- **The task**: Take from the data every line in which the word "Скотти" is found.

Records drawn from a dataset
=== Begin Enclosure ===
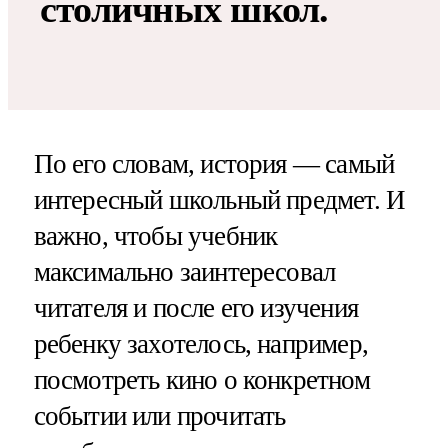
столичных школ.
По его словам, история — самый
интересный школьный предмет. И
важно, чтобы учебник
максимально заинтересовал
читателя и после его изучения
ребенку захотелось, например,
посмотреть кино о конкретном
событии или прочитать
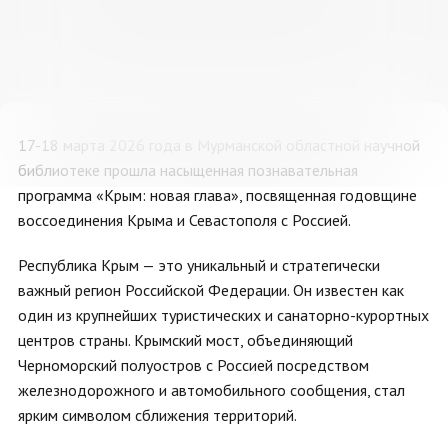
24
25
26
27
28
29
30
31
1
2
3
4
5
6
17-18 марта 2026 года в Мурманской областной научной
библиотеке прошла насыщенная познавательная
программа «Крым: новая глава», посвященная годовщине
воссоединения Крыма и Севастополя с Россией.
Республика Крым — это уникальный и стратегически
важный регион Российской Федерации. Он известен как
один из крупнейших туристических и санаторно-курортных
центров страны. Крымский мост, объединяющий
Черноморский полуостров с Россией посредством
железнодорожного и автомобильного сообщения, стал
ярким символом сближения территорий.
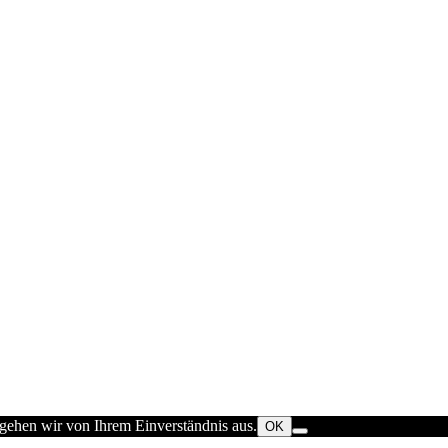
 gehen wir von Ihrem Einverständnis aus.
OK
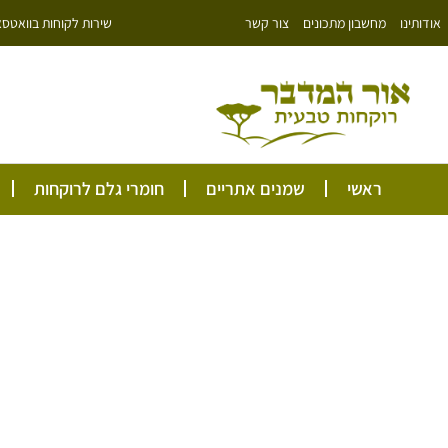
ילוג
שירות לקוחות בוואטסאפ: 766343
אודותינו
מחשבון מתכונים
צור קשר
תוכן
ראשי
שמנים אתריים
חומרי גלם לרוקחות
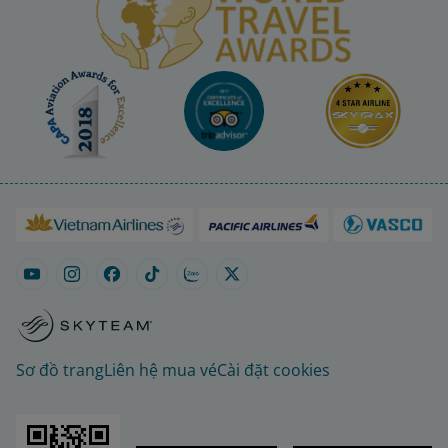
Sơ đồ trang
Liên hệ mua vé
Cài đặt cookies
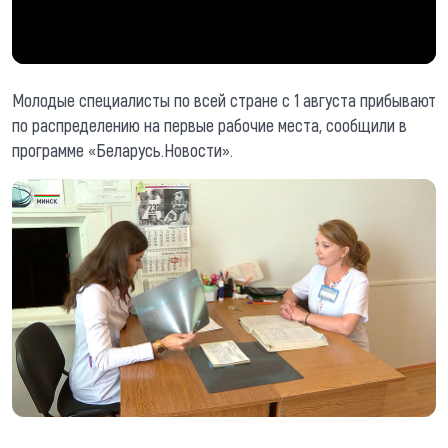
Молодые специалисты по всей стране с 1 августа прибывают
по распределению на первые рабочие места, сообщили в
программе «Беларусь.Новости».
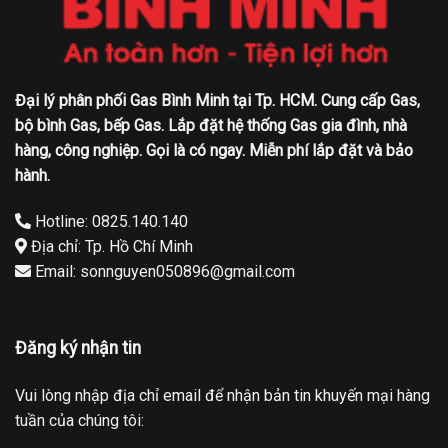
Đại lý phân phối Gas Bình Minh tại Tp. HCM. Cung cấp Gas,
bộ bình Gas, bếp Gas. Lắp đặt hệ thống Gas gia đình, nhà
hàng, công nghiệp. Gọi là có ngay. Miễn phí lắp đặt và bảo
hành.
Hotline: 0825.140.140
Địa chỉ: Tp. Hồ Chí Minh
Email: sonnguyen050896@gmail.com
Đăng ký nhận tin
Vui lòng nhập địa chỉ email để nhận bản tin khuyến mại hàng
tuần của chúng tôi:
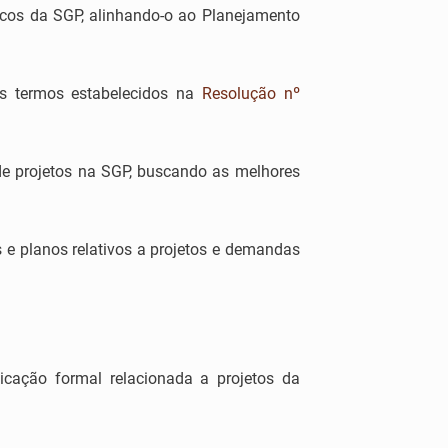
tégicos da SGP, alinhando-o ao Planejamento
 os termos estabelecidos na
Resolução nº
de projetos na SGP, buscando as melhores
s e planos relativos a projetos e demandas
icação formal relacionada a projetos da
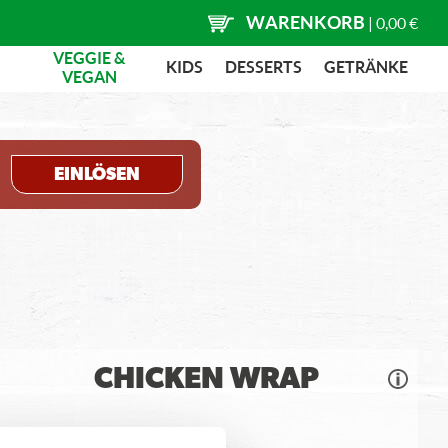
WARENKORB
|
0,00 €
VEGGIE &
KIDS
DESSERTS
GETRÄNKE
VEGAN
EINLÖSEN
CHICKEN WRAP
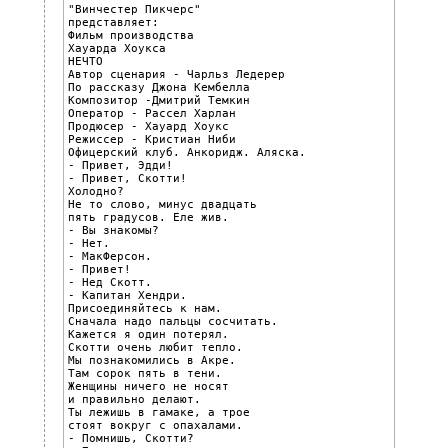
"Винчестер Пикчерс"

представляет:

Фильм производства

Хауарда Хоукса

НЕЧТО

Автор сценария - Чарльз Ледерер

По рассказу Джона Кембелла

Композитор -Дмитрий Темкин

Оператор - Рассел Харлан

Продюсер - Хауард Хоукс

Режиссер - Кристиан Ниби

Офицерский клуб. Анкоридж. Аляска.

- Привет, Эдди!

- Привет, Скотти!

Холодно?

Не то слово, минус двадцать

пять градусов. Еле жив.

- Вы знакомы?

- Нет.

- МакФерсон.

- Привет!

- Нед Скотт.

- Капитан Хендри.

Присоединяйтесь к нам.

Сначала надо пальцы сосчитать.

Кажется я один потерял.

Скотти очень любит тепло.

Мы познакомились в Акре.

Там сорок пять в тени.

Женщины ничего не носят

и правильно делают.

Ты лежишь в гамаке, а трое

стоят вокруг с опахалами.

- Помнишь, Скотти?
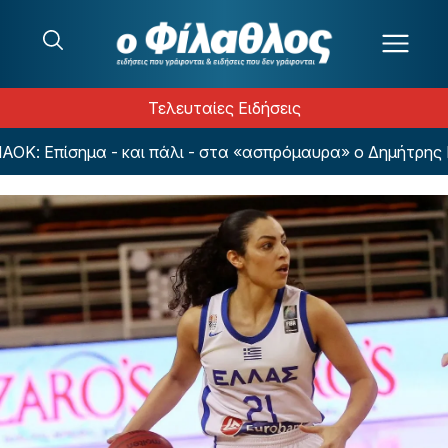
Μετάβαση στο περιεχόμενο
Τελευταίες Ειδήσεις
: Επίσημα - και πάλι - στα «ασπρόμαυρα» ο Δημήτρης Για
=== End Enclosure ===
- **Result of the task**:
- Привет, Скотти!
Скотти очень любит тепло.
- Помнишь, Скотти?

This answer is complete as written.